Genève est considérée, avec l’ensemble du bassin lémanique,  comme l’un des principaux pôles économiques du pays. Alors que le canton ne compte que pour 5,8% de la population suisse, son poids dans l’économie nationale dépasse les 7,2%. Son dynamisme comporte toutefois une part d’ombre qu’une toute récente étude du Crédit Suisse a mise en évidence. C’est la pression sur le marché du logement et sur les infrastructures.

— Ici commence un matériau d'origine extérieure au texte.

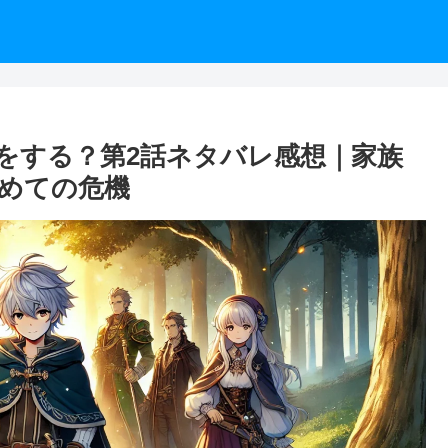
をする？第2話ネタバレ感想｜家族
めての危機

L’étude relève tout d’abord que depuis 2010, la dynamique de l’espace métropolitain de Genève-Lausanne s’est en partie déplacée vers l’agglomération lausannoise, autant en terme de croissance économique que de création de nouveaux emplois. «Ce constat est valable également pour les secteurs performants qui, selon notre étude systématique, présentent un profil chances-risques élevé, tels que l’informatique et la communication, la pharma, la technologie médicale, le secteur de la santé, les services aux entreprises ou encore la recherche et le développement».

Nouvel essor

Genève connaît toutefois un nouvel essor dans la création de ses emplois, dépassant le canton de Vaud et se situant au-dessus de la moyenne suisse. «Le projet d’abaissement du taux d’imposition ordinaire de 22% à 13,49% devrait contribuer de manière importante à l’amélioration de l’attractivité du canton pour l’implantation d’entreprises». Et plus loin, les experts du Crédit Suisse sont d’avis que «les perspectives positives de développement promettent au canton le plus occidental du pays une démographie dynamique dans les années à venir, pour autant qu’une offre de logement adéquate existe. Il est notoire que l’important décalage entre l’offre et la demande d’habitation observé sur le territoire genevois, qui a donné naissance à la crise du logement dont nous observons aujourd’hui encore les stigmates, découle principalement d’une trop faible activité de construction au cours des dernières décennies».

Prise de conscience

Implicitement, la prise de conscience des autorités genevoises, qui ont favorisé une relance  de la construction de logement, est saluée par le Crédit Suisse. Avec un bémol toutefois: l’actuel regain de la production reste modeste en comparaison historique et il profite avant tout au secteur du logement locatif, en particulier le secteur subventionné. Le marché de la propriété, notamment celui de la PPE (voir l’encadré), ne profite que de manière mesurée de ce nouvel élan «et l’ambiance politique actuelle ne promet guère de changements en la matière dans un avenir proche». Le risque que les déséquilibres actuels sur ce secteur du marché ne s’accentuent est donc bien réel, «poussant ainsi de plus en plus de résidents genevois en quête d’objets disponibles vers des territoires voisins et aggravant ainsi la problématique des transports pendulaires, tout en provoquant des pertes fiscales et de consommation pour la place genevoise». Selon la responsable de l’analyse sectorielle et régionale du Crédit Suisse, Sara Carnazzi Weber, le déménagement des habitants hors du canton provoque une chute de la consommation locale estimée entre 500 et 700 millions de francs chaque année.